Nash: That's all. I wanted to vent this out. Don't bother reverting to it.

As I read Nash's message, I felt a twist in my stomach. I couldn't imagine how unbearably painful it'd be when you look at him with love in your eyes, only to read the nothingness in his. I didn't know how heart-rending it is when you gaze at him, as though he's still your whole world, but he looks back at you, through the eyes of a stranger. But that's how it is at times – I've known tales about couples who have spent 5 years together, but ended their relationship because they felt that they were pieces of different puzzles that would never fit; I've heard stories about couples who tied themselves into a marriage, a year after meeting, and managed to beautifully hold on to their relationship. Times have been there where, love marriages have failed, and arranged marriages have worked out. While someone tasted true love at 18, another 18 year-old was fed with betrayal. The girl who never wanted to fall in love, found her soulmate; and the girl who always wanted to fall in love wandered around the world, helpless and alone. Some people take 2 years to reunite with their love, some people take longer to reunite with their partner, and for some, it doesn't happen at all. Some people fall in love at 20, some fall in love at 50 and some simply do not fall in love. That is life. It never bows down before us, and never does it listen to us. Sometimes you'll think that life is beyond unfair, sometimes you'll find yourself pondering about how inexplicably beautiful life is. You'll lose the ones you thought would stay for a lifetime, and you'll deeply connect with the friends you thought you wouldn't get along with. There will be a night when a stranger will be closer to you than your close ones, and there will be a phase where someone who has hardly talked to you will comfort and understand you better than the ones with whom you have spent your whole life with. Life is unpredictable; you have absolutely no idea about what's going to happen to you the next moment, who's going to hurt you and who will comfort you. One day, your loved one will throw you out on the streets and you'll find home in a stranger – you have no idea where life will drag you to, trust me.

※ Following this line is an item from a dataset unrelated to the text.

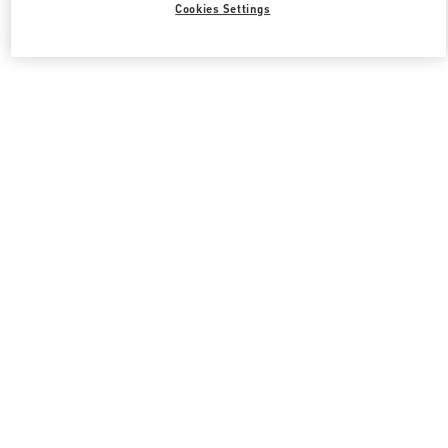
Cookies Settings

Vaish: I've always told you that you deserve someone better than him. Let him go, Nash. Please.

'A man who cannot celebrate your success and chase your dreams with you is a man who does not deserve you. Good thing he left you, before the two of you walked into a long-term commitment, because he would have burnt your dreams down', I reminded her.

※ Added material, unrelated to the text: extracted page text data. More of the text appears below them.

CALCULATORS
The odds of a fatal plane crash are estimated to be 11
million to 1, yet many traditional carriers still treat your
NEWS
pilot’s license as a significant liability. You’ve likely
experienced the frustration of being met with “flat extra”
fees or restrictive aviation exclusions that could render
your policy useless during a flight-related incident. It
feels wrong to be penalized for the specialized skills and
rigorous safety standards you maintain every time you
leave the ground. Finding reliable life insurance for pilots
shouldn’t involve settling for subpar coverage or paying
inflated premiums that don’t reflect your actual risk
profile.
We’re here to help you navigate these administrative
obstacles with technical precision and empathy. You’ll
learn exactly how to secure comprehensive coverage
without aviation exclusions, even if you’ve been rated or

Vaish: A big FUCK YOU to him. It's his loss.

Chanch: I am with Vaish!

Nash: You poo-ple are the best! I love you, guys.

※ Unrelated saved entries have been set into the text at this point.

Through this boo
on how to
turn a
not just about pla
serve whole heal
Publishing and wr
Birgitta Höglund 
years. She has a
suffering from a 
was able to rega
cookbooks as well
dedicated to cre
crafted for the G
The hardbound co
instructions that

"Madam", the cabbie's voice forced me to look up from my iPhone screen. "Two-hundred rupees", he said, and I looked out of the window to find Darshan standing in the parking lot of his building, in shorts, with the vegetable vendor, who showed him vegetables. With a muddled look on his sleepy face, he scratched his head, as he looked through the vegetables on the cart. I couldn't conceal the idiotic smile that stretched on my lips, as I paid the driver.

I captured him, secretly, from a distance, and sent his picture in our WhatsApp group with a message that read – 'Singer Darshan Raval, um...who? ;)'.